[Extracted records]
===
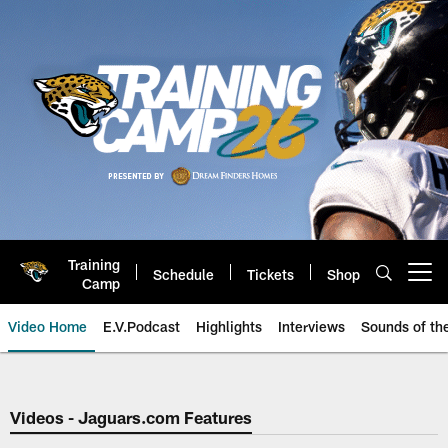
Skip
to
main
content
Training
Schedule
Tickets
Shop
Open menu button
Camp
Video Home
E.V.Podcast
Highlights
Interviews
Sounds of t
Jaguars Video | Jacksonville Ja
Videos - Jaguars.com Features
===
▶ [Task details] From the entries above, copy every line where the word "Jaguars" shows up.

▶ [Response area]
Jaguars Video | Jacksonville Ja
Videos - Jaguars.com Features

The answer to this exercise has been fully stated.